As confusões de Macron
Posted: 12 Dec 2018 01:51 AM PST
[Nota prévia: Quem seja dado a teorias da conspiração, diria que o atentado de Estrasburgo surge num momento de particular tensão para o governo francês, que, num estado de improvisação e desespero, bem precisaria de um inimigo externopara unir os franceses...]
Atente-se às medidas anunciadas segunda-feira à noite pelo presidente Macron, supostamente para - usando a estranha expressão usada em noticiários nacionais - "apaziguar a rua". Ora, o que é mais escandaloso é que, medidas que deveriam atenuar a desigualdade social reinante em França, acabam por representar um apoio público ao actual status quo, gerador deste caldo explosivo.
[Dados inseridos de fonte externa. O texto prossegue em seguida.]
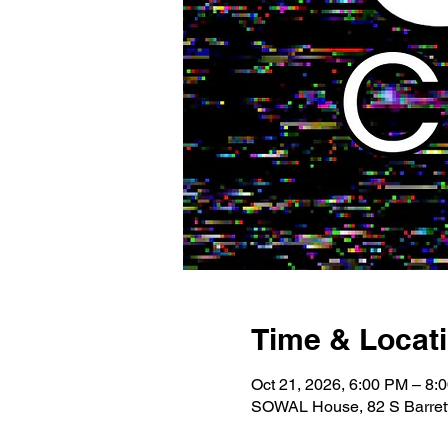
Time & Locat
Oct 21, 2026, 6:00 PM – 8:
SOWAL House, 82 S Barrett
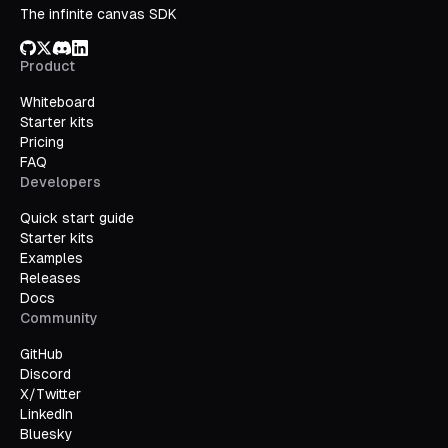
The infinite canvas SDK
GitHub
X/Twitter
Discord
LinkedIn
Product
Whiteboard
Starter kits
Pricing
FAQ
Developers
Quick start guide
Starter kits
Examples
Releases
Docs
Community
GitHub
Discord
X/Twitter
LinkedIn
Bluesky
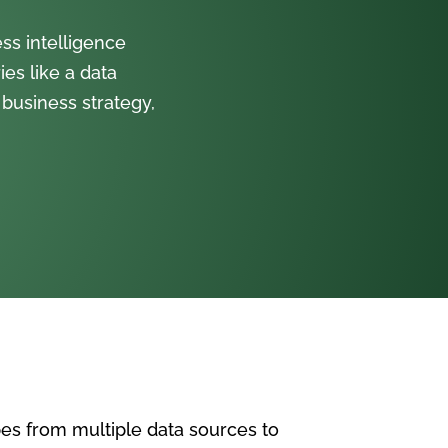
ss intelligence
ies like a data
 business strategy,
pes from multiple data sources to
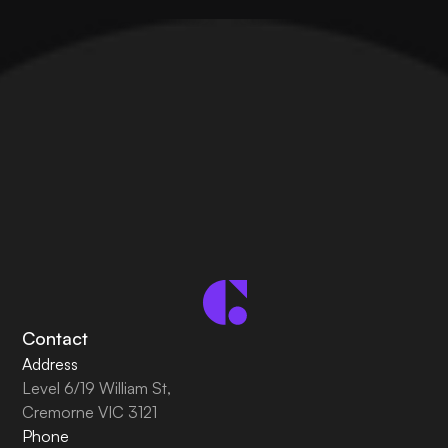
Contact
Address
Level 6/19 William St,
Cremorne VIC 3121
Phone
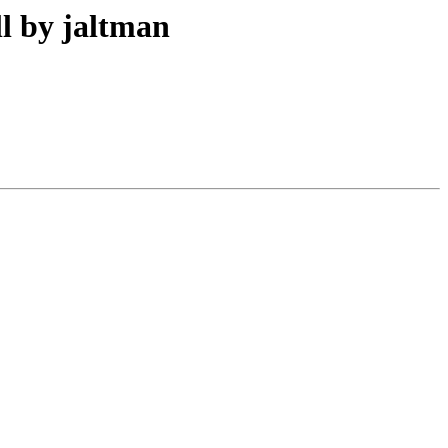
l by jaltman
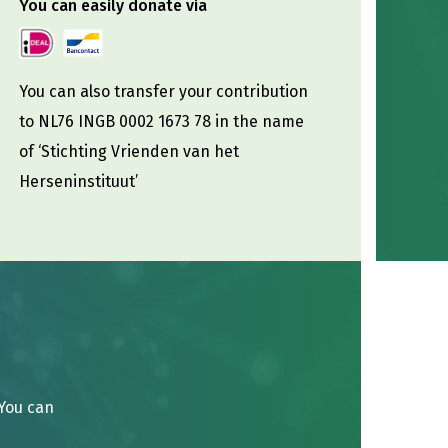
You can easily donate via
You can also transfer your contribution
to NL76 INGB 0002 1673 78 in the name
of ‘Stichting Vrienden van het
Herseninstituut’
 You can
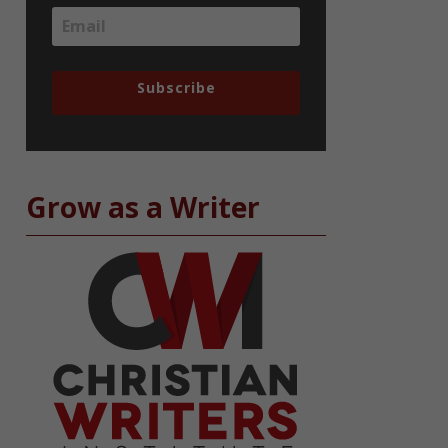
Subscribe
Grow as a Writer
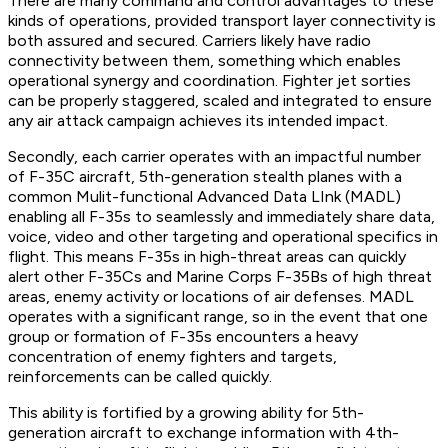
There are many command and control advantages to these
kinds of operations, provided transport layer connectivity is
both assured and secured. Carriers likely have radio
connectivity between them, something which enables
operational synergy and coordination. Fighter jet sorties
can be properly staggered, scaled and integrated to ensure
any air attack campaign achieves its intended impact.
Secondly, each carrier operates with an impactful number
of F-35C aircraft, 5th-generation stealth planes with a
common Mulit-functional Advanced Data LInk (MADL)
enabling all F-35s to seamlessly and immediately share data,
voice, video and other targeting and operational specifics in
flight. This means F-35s in high-threat areas can quickly
alert other F-35Cs and Marine Corps F-35Bs of high threat
areas, enemy activity or locations of air defenses. MADL
operates with a significant range, so in the event that one
group or formation of F-35s encounters a heavy
concentration of enemy fighters and targets,
reinforcements can be called quickly.
This ability is fortified by a growing ability for 5th-
generation aircraft to exchange information with 4th-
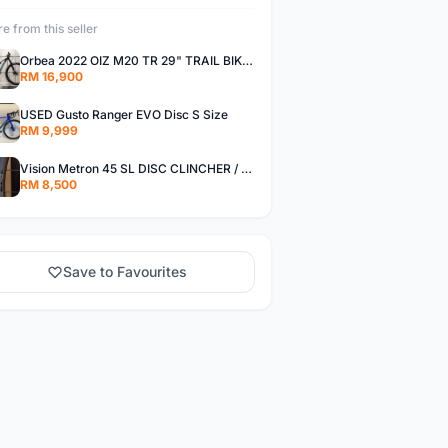
e from this seller
Orbea 2022 OIZ M20 TR 29" TRAIL BIKE FOX FORK DT WHEELSET S Size
RM 16,900
USED Gusto Ranger EVO Disc S Size
RM 9,999
Vision Metron 45 SL DISC CLINCHER / Tubeless Ready Carbon Wheelset
RM 8,500
Save to Favourites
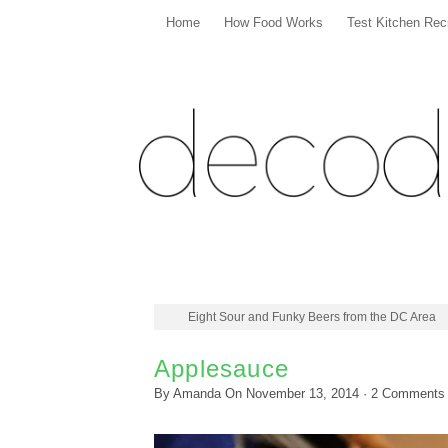
Home
How Food Works
Test Kitchen Rec
Eight Sour and Funky Beers from the DC Area
Applesauce
By
Amanda
On
November 13, 2014
·
2
Comments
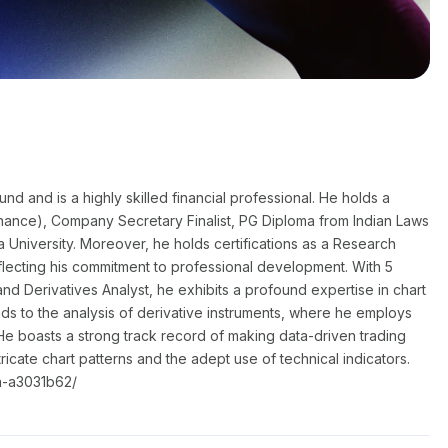
 and is a highly skilled financial professional. He holds a
nance), Company Secretary Finalist, PG Diploma from Indian Laws
a University. Moreover, he holds certifications as a Research
flecting his commitment to professional development. With 5
nd Derivatives Analyst, he exhibits a profound expertise in chart
nds to the analysis of derivative instruments, where he employs
He boasts a strong track record of making data-driven trading
ntricate chart patterns and the adept use of technical indicators.
a-a3031b62/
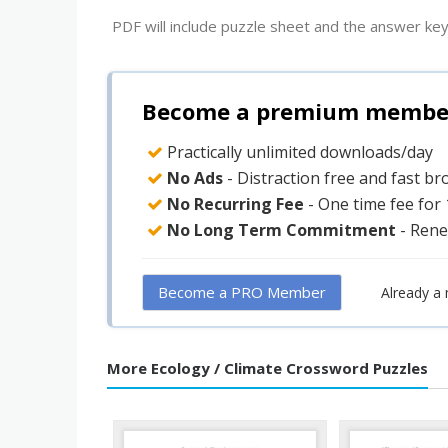
PDF will include puzzle sheet and the answer key
Become a premium member 
Practically unlimited downloads/day
No Ads
- Distraction free and fast b
No Recurring Fee
- One time fee for
No Long Term Commitment
- Rene
Become a PRO Member
Already a
More Ecology / Climate Crossword Puzzles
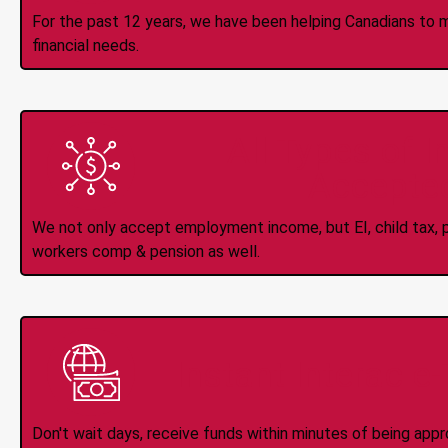
For the past 12 years, we have been helping Canadians to 
financial needs.
All Types of 
Accepte
We not only accept employment income, but EI, child tax, pr
workers comp & pension as well.
Instant Interac e
Don't wait days, receive funds within minutes of being app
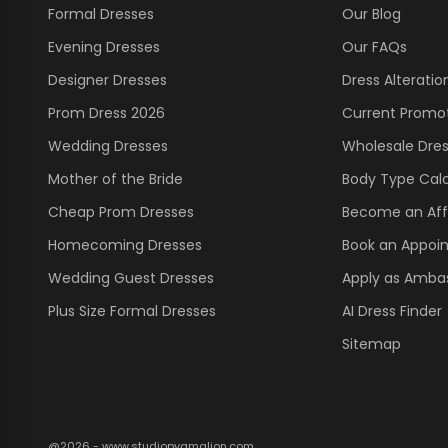
Formal Dresses
Our Blog
Evening Dresses
Our FAQs
Designer Dresses
Dress Alteratio
Prom Dress 2026
Current Promo
Wedding Dresses
Wholesale Dre
Mother of the Bride
Body Type Calc
Cheap Prom Dresses
Become an Affi
Homecoming Dresses
Book an Appoi
Wedding Guest Dresses
Apply as Amba
Plus Size Formal Dresses
AI Dress Finder
Sitemap
@2026 - www.studiopygmalion.com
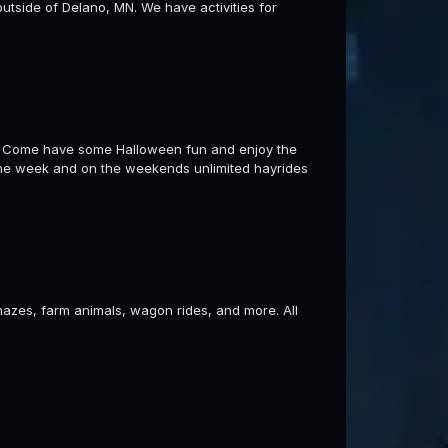
utside of Delano, MN. We have activities for
rs! Come have some Halloween fun and enjoy the
the week and on the weekends unlimited hayrides
azes, farm animals, wagon rides, and more. All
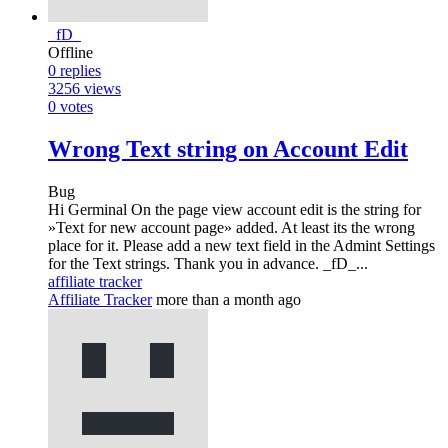
_fD_
Offline
0
replies
3256
views
0
votes
Wrong Text string on Account Edit
Bug
Hi Germinal On the page view account edit is the string for
»Text for new account page» added. At least its the wrong
place for it. Please add a new text field in the Admint Settings
for the Text strings. Thank you in advance. _fD_...
affiliate tracker
Affiliate Tracker
more than a month ago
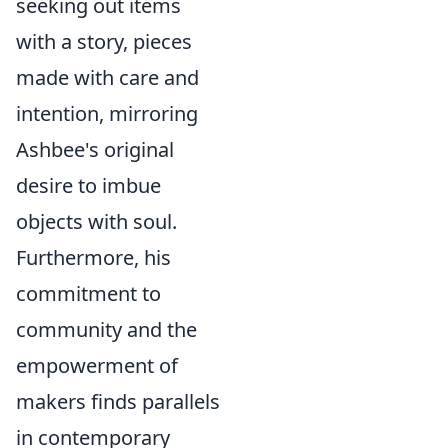
seeking out items
with a story, pieces
made with care and
intention, mirroring
Ashbee's original
desire to imbue
objects with soul.
Furthermore, his
commitment to
community and the
empowerment of
makers finds parallels
in contemporary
O salário mímimo vai aumentar 100 euros, mas esse aumento não será tributado e será "sem custos suplementares para os empregadores".Trata-se de uma antecipação de 70 euros nos aumentos já previstos, embora adoptado como prémio de actividade (figura existente desde 2016, criada pelo govreno Hollande, orientada para os trabalhadores mais pobres, aqueles que ganham entre metade e 1,2 vezes o salário mínimo, atribuída em função dos rendimentos do agregado). Representará uma prestação social cujo impacto em termos líquidos vai depender dos rendimentos globais do agregado familiar. Esta foi a forma escolhida para que a medida não tivesse efeito de contágio na estrutura salarial geral. Não é um aumento salarial! Não terá efeito na reforma nem na remuneração de referência do subsídio de desemprego e vai subir mais lentamente que a inflação. Só isso diz muito do que se defende. E mesmo assim, o governo embrulhou-se todo em contradições sobre o seu montante, dando a entender que nada fora devidamnte estudado. Mas a verificar-se, tratar-se-á de uma ajuda pública às empresas e um incentivo indirecto à contratação a baixo valor. No Parlamento, o primeiro-ministro fez o número de como as medidas anunciadas estivessem planeadas: "Quando foi que o SMIC aumentou 100 euros?"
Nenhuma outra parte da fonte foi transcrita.